=== DATA FOR THIS TASK ===
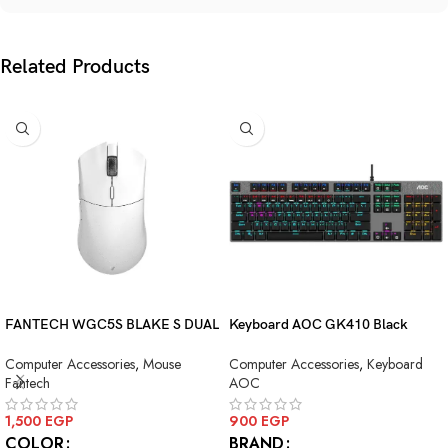
Related Products
FANTECH WGC5S BLAKE S DUAL
Keyboard AOC GK410 Black
MODE WIRELESS GAMING
Squre Blue Switch USB
Computer Accessories
,
Mouse
Computer Accessories
,
Keyboard
MOUSE
Fantech
AOC
1,500
EGP
900
EGP
COLOR
BRAND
===
WORK TASK: Output the listing exactly, pictures excluded.

RESULT:
Related Products
FANTECH WGC5S BLAKE S DUAL
Keyboard AOC GK410 Black
MODE WIRELESS GAMING
Squre Blue Switch USB
Computer Accessories
,
Mouse
Computer Accessories
,
Keyboard
MOUSE
Fantech
AOC
1,500
EGP
900
EGP
COLOR
BRAND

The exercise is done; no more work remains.